Just a bit south you’ll find the iconic trailside patio of KC Bier Co. (310 W. 79th St., KCMO). They specialize in crisp, clean German lagers, and although they’re now the city’s largest locally owned brewery. They always seem to have something fun, like their Easter Eisbock in bottles wrapped with pastel foil.
The largest non-locally owned brewery in town? That’s Boulevard (2501 Southwest Blvd., KCMO), which has a bustling taproom that’s heavy on dark wood and tourists. Just around the corner, you have another of the best breweries in the city, Alma Mader (2635 Southwest Blvd., KCMO). They keep limited hours—did I mention this was a Saturday?—at their industrial-chic taproom. If you haven’t eaten yet, you’re in luck. Several of the best taco spots in town are a few blocks up, and you’re welcome to carry in food to drink with Alma’s very well-made lagers and bicoastal IPA variants.

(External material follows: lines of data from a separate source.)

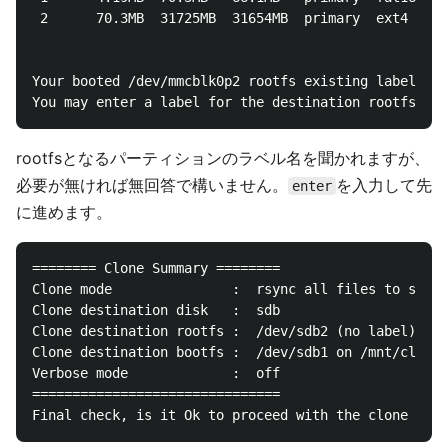
 2      70.3MB  31725MB  31654MB  primary  ext4

Your booted /dev/mmcblk0p2 rootfs existing label:

rootfsとなるパーティションのラベル名を聞かれますが、
必要が無ければ無回答で構いません。
を入力して先
enter
に進めます。
======== Clone Summary ========

Clone mode               :  rsync all files to sdb r
Clone destination disk   :  sdb

Clone destination rootfs :  /dev/sdb2 (no label) on 
Clone destination bootfs :  /dev/sdb1 on /mnt/clone/
Verbose mode             :  off

===============================
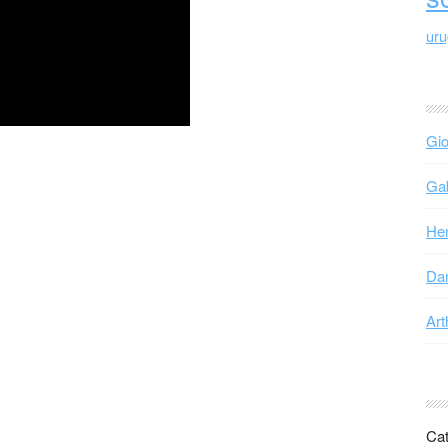
ur
Gio
Gab
Hen
Dan
Art
Cat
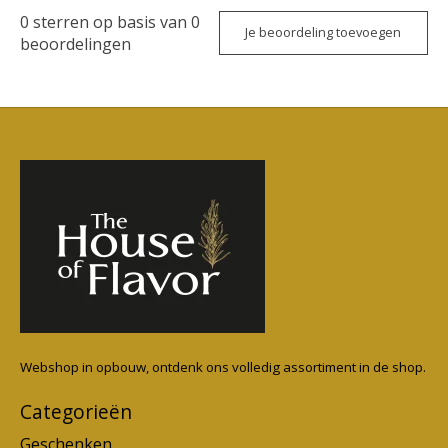
0
sterren op basis van
0
Je beoordeling toevoegen
beoordelingen
Webshop in opbouw, ontdenk ons volledig assortiment in de shop.
Categorieën
Geschenken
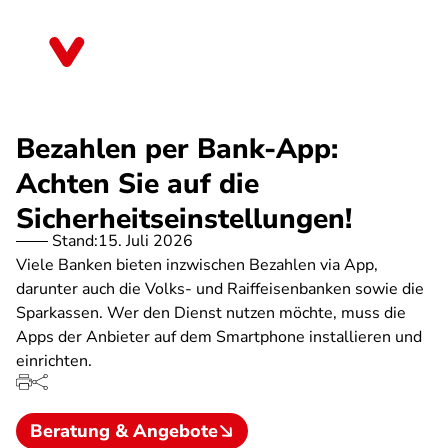
Direkt
zum
Sachsen
Inhalt
Bezahlen per Bank-App:
Achten Sie auf die
Sicherheitseinstellungen!
Stand:
15. Juli 2026
Viele Banken bieten inzwischen Bezahlen via App,
darunter auch die Volks- und Raiffeisenbanken sowie die
Sparkassen. Wer den Dienst nutzen möchte, muss die
Apps der Anbieter auf dem Smartphone installieren und
einrichten.
Beratung & Angebote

At this point, you’re right by the Crossroads, which has eight breweries within just a few blocks. Nowhere in Denver or San Diego has quite the same street-to-street density. Everyone has their favorites here, and we could fill several pages with a comprehensive guide. I’ll just point out my two essentials. Casual Animal (1725 McGee St., KCMO) has what may be the most stylish taproom in the Midwest—it’s like one of those wedding barns you’d see in Garden & Gun. Nimble (1735 Oak St., KCMO) is new and pushing hard toward the top of my local list. It was opened by a talented Johnson County home brewer who quit his accounting gig to make some wild styles. All his beers have a mature, balanced flavor profile.
Oh, yes, and Kansas City also has suburbs, and those suburbs also have breweries. In Johnson County, my favorite is Sandhills (5612 Johnson Drive, Mission), which specializes in barrel-aged beers but also makes a great hazy IPA called Junco. On the other side of the city, Diametric (949 N.E. Columbus, Lee’s Summit) in Lee’s Summit is doing great things, as are the sour specialists at Crane (6515 Railroad St., Raytown) in Raytown. And if it’s Saturday, you can get elite barbecue at Harp while at Crane.